175: The Good Listening To Show with Chris Grimes and guest Julia Felton175: The Good Listening To Show with Chris Grimes and guest Julia Felton
UK Health Radio Podcast
Chris Grimes chats with leadership strategist Julia Felton about how her herd of horses, time in Africa and experience of burnout shaped a new approach to modern leadership. Stories of nature, travel and reinvention are used to show how presence, safety and continual change affect work and life.
34:19•27 Jun 2026
Horses, Burnout and Reinvention: Julia Felton’s Leadership Lessons
Episode Overview
- Nature and horse herds offer practical models for leadership, showing how interdependence and clear energy help teams function well.
- Businesses that fail to reinvent and stay current, like some well-known brands mentioned, risk falling by the wayside in fast-changing markets.
- Corporate burnout can be invisible until you stop; stepping away created space for Julia to recognise exhaustion and reset her life.
- Living in the African Bush taught the importance of presence, awareness and appreciating how every sound and movement has meaning.
- Horses respond to energy and presence, highlighting that leaders must create genuine safety and attentiveness if they want people to follow them.
“I realised I was going through life with this tick list… I was doing it all, but I wasn’t present to what was going on around me.”

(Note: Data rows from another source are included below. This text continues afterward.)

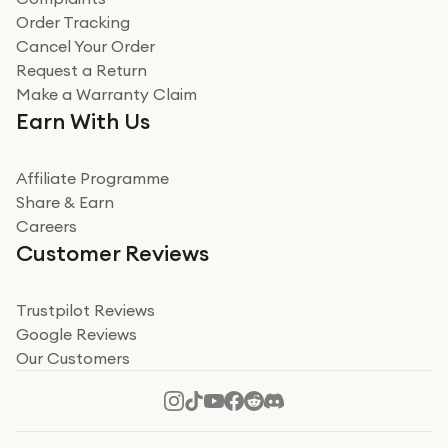
Order Tracking
Cancel Your Order
Request a Return
Make a Warranty Claim
Earn With Us
Affiliate Programme
Share & Earn
Careers
Customer Reviews
Trustpilot Reviews
Google Reviews
Our Customers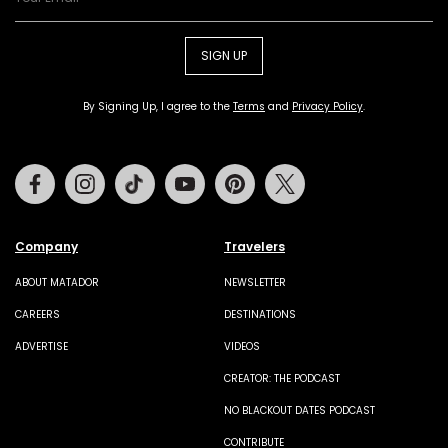
SIGN UP
By Signing Up, I agree to the
Terms
and
Privacy Policy
.
Facebook
Instagram
Tiktok
Youtube
Pinterest
Twitter
Company
Travelers
ABOUT MATADOR
NEWSLETTER
CAREERS
DESTINATIONS
ADVERTISE
VIDEOS
CREATOR: THE PODCAST
NO BLACKOUT DATES PODCAST
CONTRIBUTE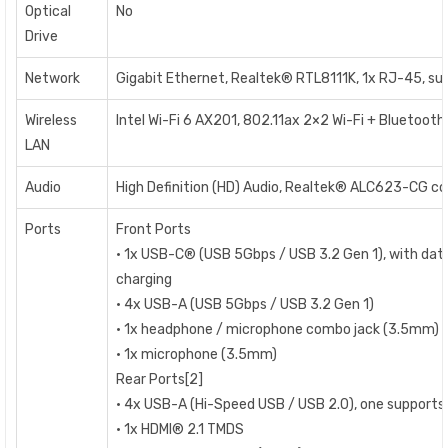
Optical
No
Drive
Network
Gigabit Ethernet, Realtek® RTL8111K, 1x RJ-45, s
Wireless
Intel Wi-Fi 6 AX201, 802.11ax 2×2 Wi-Fi + Bluetooth 
LAN
Audio
High Definition (HD) Audio, Realtek® ALC623-CG c
Ports
Front Ports
• 1x USB-C® (USB 5Gbps / USB 3.2 Gen 1), with dat
charging
• 4x USB-A (USB 5Gbps / USB 3.2 Gen 1)
• 1x headphone / microphone combo jack (3.5mm)
• 1x microphone (3.5mm)
Rear Ports[2]
• 4x USB-A (Hi-Speed USB / USB 2.0), one support
• 1x HDMI® 2.1 TMDS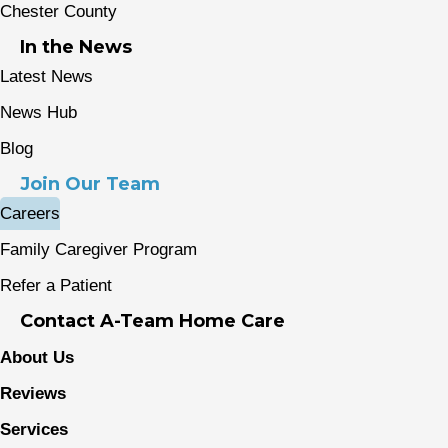
Chester County
In the News
Latest News
News Hub
Blog
Join Our Team
Careers
Family Caregiver Program
Refer a Patient
Contact A-Team Home Care
About Us
Reviews
Services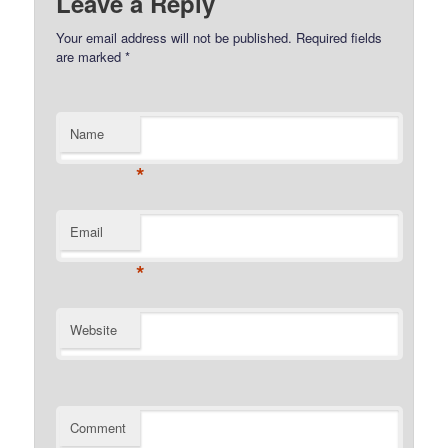
Leave a Reply
Your email address will not be published.
Required fields
are marked
*
Name
*
Email
*
Website
Comment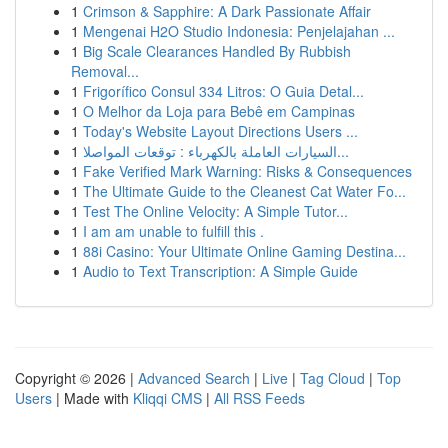
1
Crimson & Sapphire: A Dark Passionate Affair
1
Mengenai H2O Studio Indonesia: Penjelajahan ...
1
Big Scale Clearances Handled By Rubbish
Removal...
1
Frigorífico Consul 334 Litros: O Guia Detal...
1
O Melhor da Loja para Bebê em Campinas
1
Today's Website Layout Directions Users ...
1
السيارات العاملة بالكهرباء : توقعات المواصلا...
1
Fake Verified Mark Warning: Risks & Consequences
1
The Ultimate Guide to the Cleanest Cat Water Fo...
1
Test The Online Velocity: A Simple Tutor...
1
I am am unable to fulfill this .
1
88i Casino: Your Ultimate Online Gaming Destina...
1
Audio to Text Transcription: A Simple Guide
Copyright © 2026 |
Advanced Search
|
Live
|
Tag Cloud
|
Top
Users
| Made with
Kliqqi CMS
|
All RSS Feeds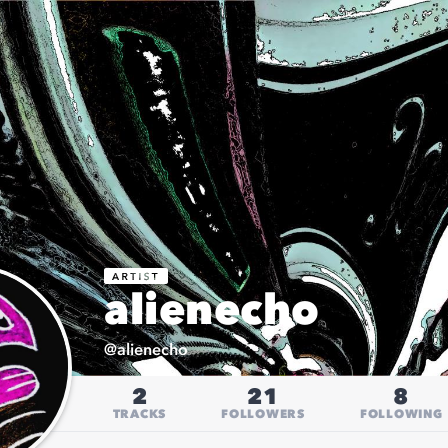
alienecho
@
alienecho
2
21
8
TRACKS
FOLLOWERS
FOLLOWING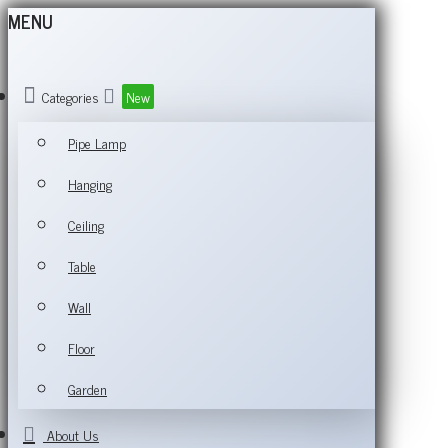
MENU
Categories
New
Pipe Lamp
Hanging
Ceiling
Table
Wall
Floor
Garden
About Us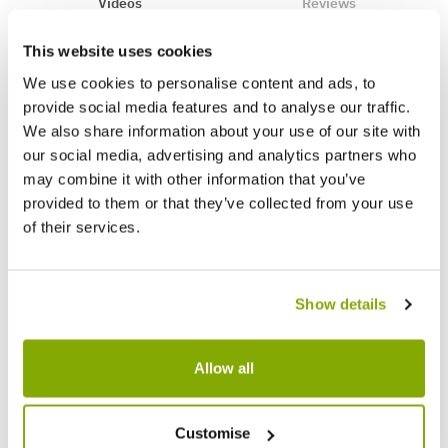
Videos
Reviews
This website uses cookies
We use cookies to personalise content and ads, to
provide social media features and to analyse our traffic.
We also share information about your use of our site with
our social media, advertising and analytics partners who
may combine it with other information that you’ve
provided to them or that they’ve collected from your use
of their services.
Show details
Allow all
Customise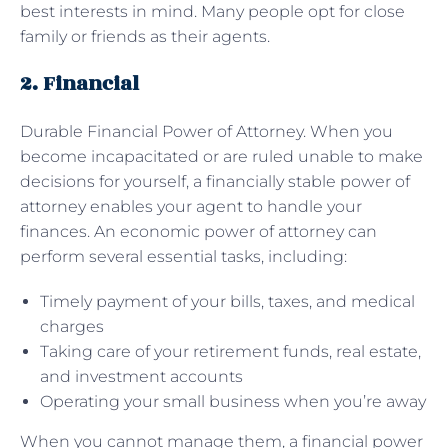
best interests in mind. Many people opt for close
family or friends as their agents.
2. Financial
Durable Financial Power of Attorney. When you
become incapacitated or are ruled unable to make
decisions for yourself, a financially stable power of
attorney enables your agent to handle your
finances. An economic power of attorney can
perform several essential tasks, including:
Timely payment of your bills, taxes, and medical
charges
Taking care of your retirement funds, real estate,
and investment accounts
Operating your small business when you’re away
When you cannot manage them, a financial power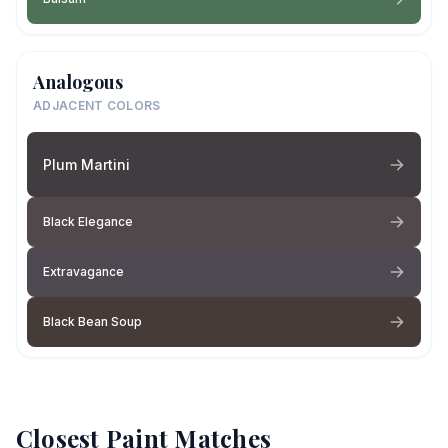
Analogous
ADJACENT COLORS
Plum Martini
Black Elegance
Extravagance
Black Bean Soup
Closest Paint Matches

What drives someone to seek a whole new way of living and leading? This conversation on the UK Health Radio Podcast teams up host Chris Grimes with guest Julia Felton for a warm, humorous and surprisingly down-to-earth look at how horses and nature can reshape modern leadership. Julia introduces herself as a “leadership and teamship strategist and advisor” and a “reinvention practitioner”, focusing on how businesses can keep up with a rapidly changing world.
Using her herd of horses as both teachers and metaphors, she shows how feedback from animals who “never sugarcoat the feedback” can reveal blind spots in communication, team dynamics and leadership style far faster than a PowerPoint deck ever could.
She talks candidly about corporate burnout, admitting she “didn’t even know I was burnt out until I stopped,” and shares the pivotal moment in Africa when she realised, “I was going through life with this tick list” instead of actually feeling her experiences. From a sabbatical on a Colorado ranch to months living in the African Bush, Julia connects her love of nature with practical lessons on presence, resilience and psychological safety at work.
You’ll hear stories of horses rescued from motorways, ex-racehorses with arthritis, and how a herd became the backbone of her business, Business HorsePower. Her reflections on nature’s rhythms – and the way leaders burn out by running “flatline” instead of cycling between performance and rest – will particularly resonate with anyone juggling high-pressure work, recovery, or both.
If you’re curious how leadership, burnout, nature and a few cheeky horse analogies might intersect with your own life, this gentle, story-rich chat offers plenty to think about and smile at. Who knew that learning to lead people could start with learning to listen to a horse?